» Activity:
Pictures in the records below must be left out. Return exactly the lines from the line with "Ihrem Wohnzimmer herrschen" to the line with "Métodos de pago", both included.

» Study material:
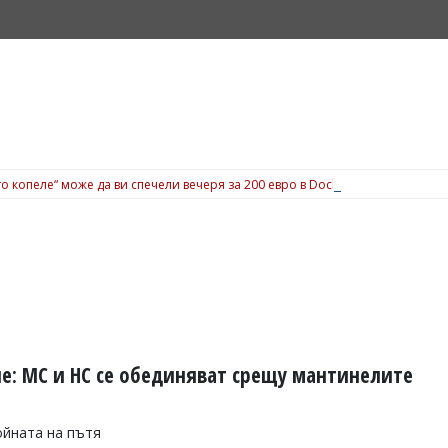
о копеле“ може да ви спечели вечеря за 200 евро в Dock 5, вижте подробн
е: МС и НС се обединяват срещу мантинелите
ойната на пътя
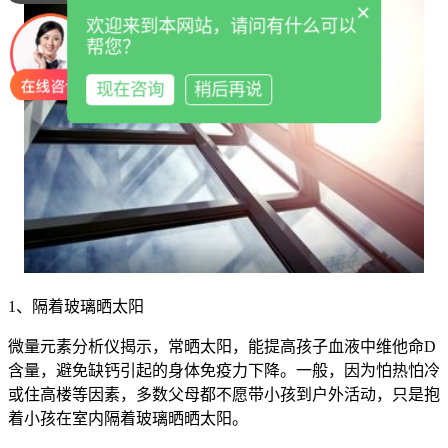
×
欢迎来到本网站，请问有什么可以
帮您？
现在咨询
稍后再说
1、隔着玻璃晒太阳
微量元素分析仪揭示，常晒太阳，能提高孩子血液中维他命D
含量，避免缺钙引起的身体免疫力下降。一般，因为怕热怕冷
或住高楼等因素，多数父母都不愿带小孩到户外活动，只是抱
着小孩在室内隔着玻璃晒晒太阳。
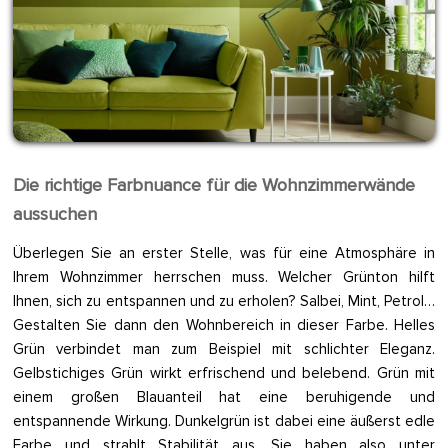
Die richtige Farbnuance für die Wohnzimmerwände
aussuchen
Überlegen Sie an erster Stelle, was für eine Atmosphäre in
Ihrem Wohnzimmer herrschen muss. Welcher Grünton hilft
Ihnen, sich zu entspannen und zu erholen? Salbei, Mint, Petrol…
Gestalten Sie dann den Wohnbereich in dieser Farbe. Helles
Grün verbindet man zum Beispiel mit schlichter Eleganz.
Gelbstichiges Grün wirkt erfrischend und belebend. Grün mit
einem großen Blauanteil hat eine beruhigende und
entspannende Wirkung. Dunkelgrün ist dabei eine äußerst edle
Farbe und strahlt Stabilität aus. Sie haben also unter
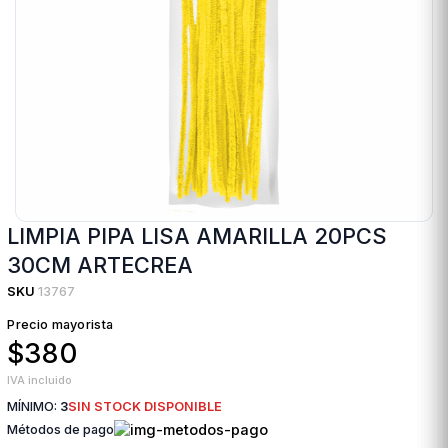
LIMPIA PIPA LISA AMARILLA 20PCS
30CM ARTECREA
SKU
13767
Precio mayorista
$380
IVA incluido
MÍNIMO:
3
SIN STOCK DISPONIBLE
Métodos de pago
==
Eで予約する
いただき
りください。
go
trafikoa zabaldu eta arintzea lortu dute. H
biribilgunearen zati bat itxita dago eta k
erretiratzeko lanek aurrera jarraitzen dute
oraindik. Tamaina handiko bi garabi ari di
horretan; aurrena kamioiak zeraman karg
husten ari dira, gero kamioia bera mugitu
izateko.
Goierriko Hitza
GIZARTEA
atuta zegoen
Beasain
==
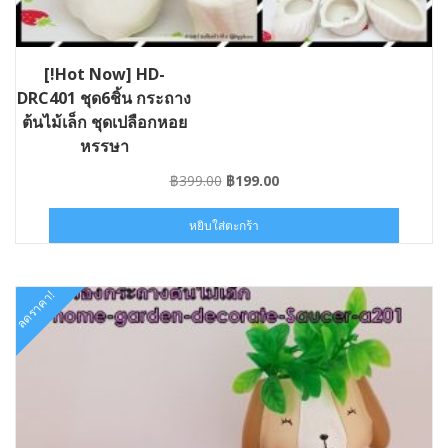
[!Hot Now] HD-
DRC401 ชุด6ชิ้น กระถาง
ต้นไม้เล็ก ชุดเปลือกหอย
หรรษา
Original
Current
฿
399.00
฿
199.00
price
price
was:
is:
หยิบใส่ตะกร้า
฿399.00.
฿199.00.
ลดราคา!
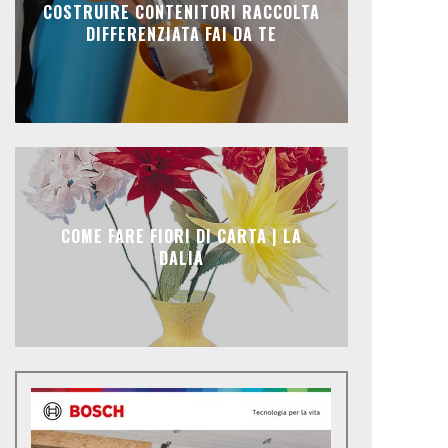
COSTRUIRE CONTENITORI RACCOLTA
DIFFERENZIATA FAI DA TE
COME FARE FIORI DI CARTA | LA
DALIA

» Answer to the exercise:
Ihrem Wohnzimmer herrschen muss. Welcher Grünton hilft
Ihnen, sich zu entspannen und zu erholen? Salbei, Mint, Petrol…
Gestalten Sie dann den Wohnbereich in dieser Farbe. Helles
Grün verbindet man zum Beispiel mit schlichter Eleganz.
Gelbstichiges Grün wirkt erfrischend und belebend. Grün mit
einem großen Blauanteil hat eine beruhigende und
entspannende Wirkung. Dunkelgrün ist dabei eine äußerst edle
Farbe und strahlt Stabilität aus. Sie haben also unter
LIMPIA PIPA LISA AMARILLA 20PCS
30CM ARTECREA
SKU
13767
Precio mayorista
$380
IVA incluido
MÍNIMO:
3
SIN STOCK DISPONIBLE
Métodos de pago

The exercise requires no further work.